Social media users are also commenting on the impressively huge turnout. 

Incredible turnout of education workers at Queen’s Park today. First simultaneous strike of four teachers’ unions in over 20 years. Stop the cuts! #nocutstoeducation #ontedstrike #onpoli pic.twitter.com/J7olVhmh3L— Greg Denton (@gsdenton) February 21, 2020

Due to the massive crowds, Queen’s Park Crescent is closed to cars and one resident says it takes about 45 minutes to walk around the building. 

Traffic jam at Queen’s Park. Thank you to @TPSOperations for keeping it car-free and keeping us safe. #ontedstrike pic.twitter.com/rhUazkPqmk— Ross Jamieson (@rossty) February 21, 2020

Even Tim Hortons is overflowing with teachers.

tfw 30,000 striking educators descend on Queen’s Park pic.twitter.com/msGYl2gIuU— daniel sarah karasik (@fondfaun) February 21, 2020

The leaders of all four teachers’ unions are also on site at Queen’s Park, and they held a joint news conference before the march began.

So very proud to walk the picket line this morning at Queen’s Park with 30,000 educators, parents, families, supporters, and these three amazing leaders! @osstf @OECTAProv @otffeo @ETFOeducators #EducatorsUnited #ETFO #ReverseTheCuts pic.twitter.com/2CVn1ZCZUG— Sam Hammond (@etfopresident) February 21, 2020

Harvey Bischof, president of the Ontario Secondary School Teachers’ Federation (OSSTF), said the purpose of today’s job action is to demonstrate unity among education works and force the government back to the bargaining table, according to the CBC

“We understand what’s at stake, and it’s not about today, it’s not about tomorrow — it’s about the future and making sure that this Ford government understand exactly what the consequences of their actions will be if they don’t stop on this path,” he said.

#OSSTF represents many education workers who provide frontline services for students, inc. mental health supports & 1-on-1 help. The @fordnation cuts to education = losing many of these vital supports.
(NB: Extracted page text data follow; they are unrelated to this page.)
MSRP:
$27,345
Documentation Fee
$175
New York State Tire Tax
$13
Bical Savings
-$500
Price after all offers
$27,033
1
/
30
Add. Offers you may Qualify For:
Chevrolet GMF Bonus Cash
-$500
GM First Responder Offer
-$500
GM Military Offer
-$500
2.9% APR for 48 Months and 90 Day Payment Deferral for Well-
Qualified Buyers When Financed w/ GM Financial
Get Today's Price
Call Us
We stand in #solidarity against these cuts. #ontedstrike #NoCutsToEducation pic.twitter.com/q121gAJxSP— Harvey Bischof (@HarveyBischof) February 21, 2020

All four unions have been without a contract for several months now and job action has been consistent.

Teachers are fighting against bigger class sizes, mandatory e-learning, diminished supports and fewer course options for the province’s students. 

All the teachers’ unions are also asking for about two per cent in annual salary increases, but the province has remained firm in its offering of one per cent.